Gleich nach dem Ersten Weltkrieg bekannte auch der Prager Komponist Erwin Schulhoff seine „unerhörte Leidenschaft zum mondänen Tanz“: „Habe selber Zeiten, in welchen ich Nacht für Nacht mit Bardamen tanze (...), daher habe ich in meinem Schaffen eine phänomenale Anregung.“ Tatsächlich widmete Schulhoff den modischen Jazzrhythmen gleich mehrere Klavierzyklen: 1919 die „Fünf Pittoresken“, 1922 die viersätzige „Rag-Music“ (die er 1925 zur achtsätzigen „Partita für Klavier“ erweiterte), 1926 die „5 Études de jazz“, 1927 die sechs „Esquisses de jazz“, 1929 die 10 Etüden „Hot Music“ oder 1931 die sechssätzige „Suite dansante en jazz pour piano“. Satzbezeichnungen wie „Stomp“, „Fox-trot“, „Jazz-like“, „Tempo di Rag“ oder „Charleston“ finden sich nicht nur hier, sondern auch in Schulhoffs Kammer- und Orchesterwerken. Die erste der „5 Études de Jazz“ ist übrigens dem amerikanischen Komponisten Zez Confrey gewidmet, der damals durch neuartige Klavierwalzen-Ragtimes auf sich aufmerksam machte. Die fünfte der Études konzipierte Schulhoff sogar als „Toccata über den Shimmy ‚Kitten on the Keys’“, Confreys bekanntestes Stück.

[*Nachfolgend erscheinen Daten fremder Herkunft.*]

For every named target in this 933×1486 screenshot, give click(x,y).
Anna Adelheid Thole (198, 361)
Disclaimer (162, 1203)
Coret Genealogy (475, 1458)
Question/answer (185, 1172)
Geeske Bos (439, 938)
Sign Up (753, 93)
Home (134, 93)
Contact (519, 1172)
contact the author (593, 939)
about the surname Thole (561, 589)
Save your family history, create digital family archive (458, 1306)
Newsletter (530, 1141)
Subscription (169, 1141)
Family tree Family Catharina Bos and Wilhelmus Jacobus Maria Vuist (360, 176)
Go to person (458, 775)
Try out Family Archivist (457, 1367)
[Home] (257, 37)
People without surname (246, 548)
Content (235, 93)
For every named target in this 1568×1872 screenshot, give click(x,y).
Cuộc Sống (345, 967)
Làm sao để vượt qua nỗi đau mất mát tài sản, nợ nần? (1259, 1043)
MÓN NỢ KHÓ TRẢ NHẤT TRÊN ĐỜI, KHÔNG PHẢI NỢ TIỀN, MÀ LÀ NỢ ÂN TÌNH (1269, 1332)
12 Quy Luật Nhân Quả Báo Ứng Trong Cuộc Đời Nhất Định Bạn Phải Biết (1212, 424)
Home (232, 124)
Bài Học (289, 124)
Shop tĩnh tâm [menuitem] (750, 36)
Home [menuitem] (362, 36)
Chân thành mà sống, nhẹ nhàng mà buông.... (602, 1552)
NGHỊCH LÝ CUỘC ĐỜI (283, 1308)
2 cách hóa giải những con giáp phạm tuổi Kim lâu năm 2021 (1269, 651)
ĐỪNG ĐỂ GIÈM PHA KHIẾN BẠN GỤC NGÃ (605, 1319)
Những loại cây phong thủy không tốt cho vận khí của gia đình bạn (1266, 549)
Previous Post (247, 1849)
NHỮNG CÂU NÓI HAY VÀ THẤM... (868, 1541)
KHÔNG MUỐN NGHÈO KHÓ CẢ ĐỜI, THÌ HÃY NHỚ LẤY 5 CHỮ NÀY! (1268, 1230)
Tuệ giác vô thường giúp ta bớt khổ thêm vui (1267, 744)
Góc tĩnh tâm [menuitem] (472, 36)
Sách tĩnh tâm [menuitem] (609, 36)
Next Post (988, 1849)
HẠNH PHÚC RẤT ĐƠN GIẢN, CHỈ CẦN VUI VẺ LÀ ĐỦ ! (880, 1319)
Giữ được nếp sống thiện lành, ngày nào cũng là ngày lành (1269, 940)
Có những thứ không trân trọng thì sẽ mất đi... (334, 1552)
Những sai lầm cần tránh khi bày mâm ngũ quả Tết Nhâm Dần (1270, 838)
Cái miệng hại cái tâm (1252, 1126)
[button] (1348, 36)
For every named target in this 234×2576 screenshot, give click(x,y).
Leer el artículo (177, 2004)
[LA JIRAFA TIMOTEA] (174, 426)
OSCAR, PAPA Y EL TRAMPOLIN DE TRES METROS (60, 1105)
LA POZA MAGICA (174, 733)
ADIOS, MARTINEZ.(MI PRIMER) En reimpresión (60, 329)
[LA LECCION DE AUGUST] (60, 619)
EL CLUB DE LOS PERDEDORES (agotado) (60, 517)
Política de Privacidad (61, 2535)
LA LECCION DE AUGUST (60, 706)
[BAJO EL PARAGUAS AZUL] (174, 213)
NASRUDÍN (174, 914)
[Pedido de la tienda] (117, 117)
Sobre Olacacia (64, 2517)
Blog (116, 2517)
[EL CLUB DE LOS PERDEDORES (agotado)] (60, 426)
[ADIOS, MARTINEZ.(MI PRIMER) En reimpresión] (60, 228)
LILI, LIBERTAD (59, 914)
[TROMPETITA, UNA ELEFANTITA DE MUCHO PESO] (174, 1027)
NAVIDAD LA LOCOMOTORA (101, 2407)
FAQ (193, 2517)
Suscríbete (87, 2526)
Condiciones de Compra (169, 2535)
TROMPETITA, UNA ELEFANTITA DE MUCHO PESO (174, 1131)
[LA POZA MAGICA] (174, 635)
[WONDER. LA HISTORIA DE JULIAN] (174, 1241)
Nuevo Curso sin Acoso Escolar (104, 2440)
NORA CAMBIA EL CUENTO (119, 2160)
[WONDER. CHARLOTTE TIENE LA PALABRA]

Was faszinierte die europäischen Komponisten an Ragtime und frühem Jazz? Es waren vor allem die Motorik im Bass und die Synkopen in der Melodie – denn das passte gut ins Konzept einer exzentrischen, dadaistischen neuen Musik. Dass der frühe Jazz eher ländliche Wurzeln besaß und die Synkopen lediglich „vorgezogene“ Akzente waren, interessierte in Europa weniger. Bei der Adaption der Tanzrhythmen für die Konzertmusik übertrieben die Komponisten vielmehr noch das Bizarre und Maschinenhafte – durch wilde harmonische Sprünge, modernistische Dissonanzen und ständige Taktwechsel. Igor Strawinskys groteske „Piano Rag Music“ (1919), Rubinstein gewidmet, kommt streckenweise ganz ohne Taktstriche aus – in deutlichem Gegensatz zu den schlichten 8-Takt-Phrasen des originalen Ragtime. Auch Darius Milhauds „Trois Rag-Caprices“ (1922) stehen in einem recht fantasievollen Bezug zur Motorik und Melodik des frühen Jazz. Da erscheint George Antheils „Jazz Sonata“ (1923), diese futuristisch-barbarisch gemeinte Nonsense-Collage aus „echten“ Rag- und Stride-Figuren, heute fast wie eine Parodie auf die bizarre Jazz-Rezeption seiner Kollegen. George Gershwins jazzinspirierte Klavierwerke aus dieser Zeit – etwa „Rialto Ripples“ (1919) und die „Three Preludes“ (1926) – wirken dagegen geradezu authentisch-naiv. In New York hielt man sie damals für „echten Jazz“.